→ What this task involves
All records below must be written out exactly, with the pictures excluded.

Page segmentation data
*** Block opens ***

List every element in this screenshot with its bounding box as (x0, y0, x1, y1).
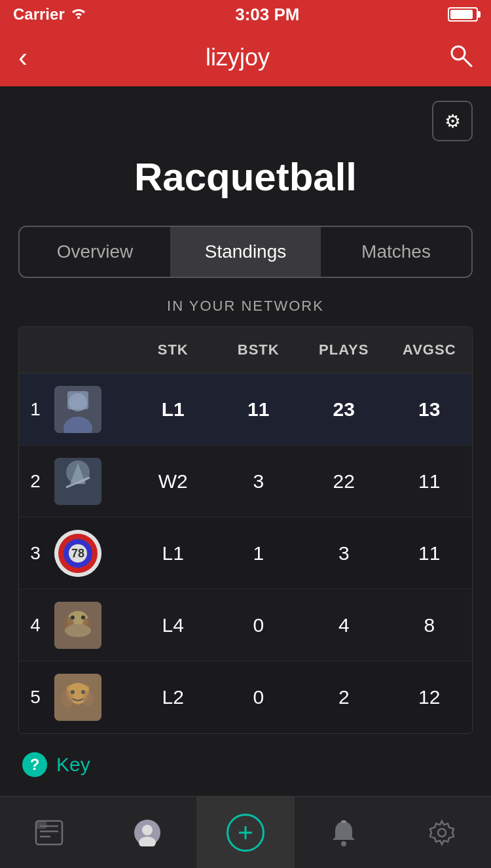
tab-matches[interactable]: Matches (321, 227, 471, 277)
svg-point-21 (71, 616, 75, 619)
back-button[interactable]: ‹ (18, 42, 27, 73)
wifi-icon (70, 6, 87, 23)
rank-cell: 1 (19, 378, 130, 441)
avatar: 78 (54, 530, 101, 577)
plays-value: 2 (301, 686, 387, 708)
svg-text:78: 78 (71, 547, 84, 560)
avgsc-value: 12 (387, 686, 473, 708)
rank-cell: 4 (19, 594, 130, 657)
bstk-value: 11 (216, 398, 302, 421)
stk-value: L1 (130, 398, 216, 421)
avgsc-value: 11 (387, 542, 473, 564)
tab-standings[interactable]: Standings (170, 227, 321, 277)
carrier-text: Carrier (13, 5, 65, 24)
svg-line-2 (464, 58, 471, 66)
rank-number: 5 (27, 687, 44, 708)
key-label: Key (56, 754, 90, 776)
table-row[interactable]: 4 L4 0 4 8 (19, 589, 472, 661)
nav-notifications[interactable] (295, 797, 393, 868)
main-content: ⚙ Racquetball Overview Standings Matches… (0, 86, 491, 868)
plays-value: 22 (301, 470, 387, 493)
rank-number: 4 (27, 615, 44, 636)
bstk-value: 0 (216, 686, 302, 708)
header-player (19, 327, 130, 373)
nav-add[interactable] (196, 797, 295, 868)
svg-point-35 (142, 825, 153, 835)
table-row[interactable]: 1 L1 11 23 13 (19, 373, 472, 445)
settings-area: ⚙ (0, 86, 491, 141)
bstk-value: 3 (216, 470, 302, 493)
nav-title: lizyjoy (206, 44, 270, 71)
battery-icon (448, 7, 478, 22)
svg-rect-33 (36, 821, 46, 829)
avatar (54, 458, 101, 505)
news-icon (35, 820, 64, 846)
settings-gear-icon (429, 820, 455, 846)
rank-number: 3 (27, 543, 44, 564)
profile-icon (134, 819, 161, 846)
svg-point-0 (77, 16, 80, 19)
header-bstk: BSTK (216, 327, 302, 373)
table-row[interactable]: 3 78 L1 1 3 11 (19, 517, 472, 589)
sport-title: Racquetball (0, 141, 491, 226)
header-plays: PLAYS (301, 327, 387, 373)
bottom-nav (0, 796, 491, 868)
stk-value: W2 (130, 470, 216, 493)
status-bar: Carrier 3:03 PM (0, 0, 491, 29)
standings-table: STK BSTK PLAYS AVGSC 1 L1 11 23 (18, 326, 473, 734)
avgsc-value: 13 (387, 398, 473, 421)
stk-value: L1 (130, 542, 216, 564)
nav-settings[interactable] (393, 797, 491, 868)
gear-icon: ⚙ (445, 111, 461, 132)
nav-news[interactable] (0, 797, 98, 868)
tab-overview[interactable]: Overview (20, 227, 170, 277)
avgsc-value: 11 (387, 470, 473, 493)
plays-value: 3 (301, 542, 387, 564)
table-row[interactable]: 5 L2 0 2 12 (19, 661, 472, 733)
bstk-value: 0 (216, 614, 302, 636)
table-row[interactable]: 2 W2 3 22 11 (19, 445, 472, 517)
rank-cell: 3 78 (19, 522, 130, 585)
svg-point-41 (438, 829, 446, 837)
add-icon (227, 814, 264, 852)
svg-point-28 (81, 690, 85, 694)
header-avgsc: AVGSC (387, 327, 473, 373)
svg-point-22 (81, 616, 85, 619)
svg-rect-6 (67, 391, 88, 409)
search-button[interactable] (448, 43, 473, 73)
key-section[interactable]: ? Key (0, 734, 491, 795)
rank-cell: 5 (19, 666, 130, 729)
stk-value: L2 (130, 686, 216, 708)
add-circle (227, 814, 264, 852)
rank-number: 2 (27, 471, 44, 492)
nav-bar: ‹ lizyjoy (0, 29, 491, 86)
header-stk: STK (130, 327, 216, 373)
svg-point-39 (341, 841, 346, 846)
stk-value: L4 (130, 614, 216, 636)
avgsc-value: 8 (387, 614, 473, 636)
svg-point-20 (65, 624, 91, 637)
avatar (54, 386, 101, 433)
network-label: IN YOUR NETWORK (0, 298, 491, 315)
status-time: 3:03 PM (235, 5, 299, 25)
svg-point-27 (71, 690, 75, 694)
plays-value: 4 (301, 614, 387, 636)
plays-value: 23 (301, 398, 387, 421)
svg-rect-40 (341, 820, 346, 823)
rank-number: 1 (27, 399, 44, 420)
rank-cell: 2 (19, 450, 130, 513)
avatar (54, 602, 101, 649)
carrier-info: Carrier (13, 5, 87, 24)
battery-indicator (448, 7, 478, 22)
tab-group: Overview Standings Matches (18, 226, 473, 278)
key-icon: ? (22, 752, 47, 777)
settings-button[interactable]: ⚙ (432, 101, 473, 141)
table-header: STK BSTK PLAYS AVGSC (19, 327, 472, 373)
bell-icon (331, 819, 356, 846)
avatar (54, 674, 101, 721)
nav-profile[interactable] (98, 797, 196, 868)
bstk-value: 1 (216, 542, 302, 564)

*** Block closes ***

→ Answer for the task
List every element in this screenshot with its bounding box as (x0, y0, x1, y1).
tab-matches[interactable]: Matches (321, 227, 471, 277)
svg-point-21 (71, 616, 75, 619)
back-button[interactable]: ‹ (18, 42, 27, 73)
wifi-icon (70, 6, 87, 23)
rank-cell: 1 (19, 378, 130, 441)
avatar: 78 (54, 530, 101, 577)
plays-value: 2 (301, 686, 387, 708)
svg-text:78: 78 (71, 547, 84, 560)
avgsc-value: 12 (387, 686, 473, 708)
rank-cell: 4 (19, 594, 130, 657)
bstk-value: 11 (216, 398, 302, 421)
stk-value: L1 (130, 398, 216, 421)
avgsc-value: 11 (387, 542, 473, 564)
tab-standings[interactable]: Standings (170, 227, 321, 277)
carrier-text: Carrier (13, 5, 65, 24)
svg-line-2 (464, 58, 471, 66)
rank-number: 5 (27, 687, 44, 708)
key-label: Key (56, 754, 90, 776)
table-row[interactable]: 4 L4 0 4 8 (19, 589, 472, 661)
nav-notifications[interactable] (295, 797, 393, 868)
main-content: ⚙ Racquetball Overview Standings Matches… (0, 86, 491, 868)
plays-value: 22 (301, 470, 387, 493)
rank-number: 4 (27, 615, 44, 636)
bstk-value: 0 (216, 686, 302, 708)
header-player (19, 327, 130, 373)
nav-add[interactable] (196, 797, 295, 868)
svg-point-35 (142, 825, 153, 835)
table-row[interactable]: 1 L1 11 23 13 (19, 373, 472, 445)
settings-area: ⚙ (0, 86, 491, 141)
bstk-value: 3 (216, 470, 302, 493)
nav-title: lizyjoy (206, 44, 270, 71)
battery-icon (448, 7, 478, 22)
svg-rect-33 (36, 821, 46, 829)
avatar (54, 458, 101, 505)
news-icon (35, 820, 64, 846)
settings-gear-icon (429, 820, 455, 846)
rank-number: 3 (27, 543, 44, 564)
profile-icon (134, 819, 161, 846)
svg-point-0 (77, 16, 80, 19)
header-bstk: BSTK (216, 327, 302, 373)
table-row[interactable]: 3 78 L1 1 3 11 (19, 517, 472, 589)
sport-title: Racquetball (0, 141, 491, 226)
header-plays: PLAYS (301, 327, 387, 373)
bottom-nav (0, 796, 491, 868)
stk-value: W2 (130, 470, 216, 493)
status-bar: Carrier 3:03 PM (0, 0, 491, 29)
standings-table: STK BSTK PLAYS AVGSC 1 L1 11 23 (18, 326, 473, 734)
avgsc-value: 13 (387, 398, 473, 421)
stk-value: L1 (130, 542, 216, 564)
nav-settings[interactable] (393, 797, 491, 868)
gear-icon: ⚙ (445, 111, 461, 132)
nav-news[interactable] (0, 797, 98, 868)
tab-overview[interactable]: Overview (20, 227, 170, 277)
avgsc-value: 11 (387, 470, 473, 493)
plays-value: 3 (301, 542, 387, 564)
table-row[interactable]: 5 L2 0 2 12 (19, 661, 472, 733)
bstk-value: 0 (216, 614, 302, 636)
table-row[interactable]: 2 W2 3 22 11 (19, 445, 472, 517)
rank-cell: 3 78 (19, 522, 130, 585)
svg-point-41 (438, 829, 446, 837)
add-icon (227, 814, 264, 852)
svg-point-28 (81, 690, 85, 694)
header-avgsc: AVGSC (387, 327, 473, 373)
svg-point-22 (81, 616, 85, 619)
svg-rect-6 (67, 391, 88, 409)
search-button[interactable] (448, 43, 473, 73)
key-section[interactable]: ? Key (0, 734, 491, 795)
rank-cell: 5 (19, 666, 130, 729)
stk-value: L2 (130, 686, 216, 708)
add-circle (227, 814, 264, 852)
rank-number: 2 (27, 471, 44, 492)
nav-bar: ‹ lizyjoy (0, 29, 491, 86)
header-stk: STK (130, 327, 216, 373)
svg-point-39 (341, 841, 346, 846)
stk-value: L4 (130, 614, 216, 636)
avgsc-value: 8 (387, 614, 473, 636)
svg-point-20 (65, 624, 91, 637)
avatar (54, 386, 101, 433)
network-label: IN YOUR NETWORK (0, 298, 491, 315)
status-time: 3:03 PM (235, 5, 299, 25)
svg-point-27 (71, 690, 75, 694)
plays-value: 4 (301, 614, 387, 636)
plays-value: 23 (301, 398, 387, 421)
svg-rect-40 (341, 820, 346, 823)
rank-number: 1 (27, 399, 44, 420)
rank-cell: 2 (19, 450, 130, 513)
avatar (54, 602, 101, 649)
carrier-info: Carrier (13, 5, 87, 24)
battery-indicator (448, 7, 478, 22)
tab-group: Overview Standings Matches (18, 226, 473, 278)
key-icon: ? (22, 752, 47, 777)
settings-button[interactable]: ⚙ (432, 101, 473, 141)
table-header: STK BSTK PLAYS AVGSC (19, 327, 472, 373)
bell-icon (331, 819, 356, 846)
avatar (54, 674, 101, 721)
nav-profile[interactable] (98, 797, 196, 868)
bstk-value: 1 (216, 542, 302, 564)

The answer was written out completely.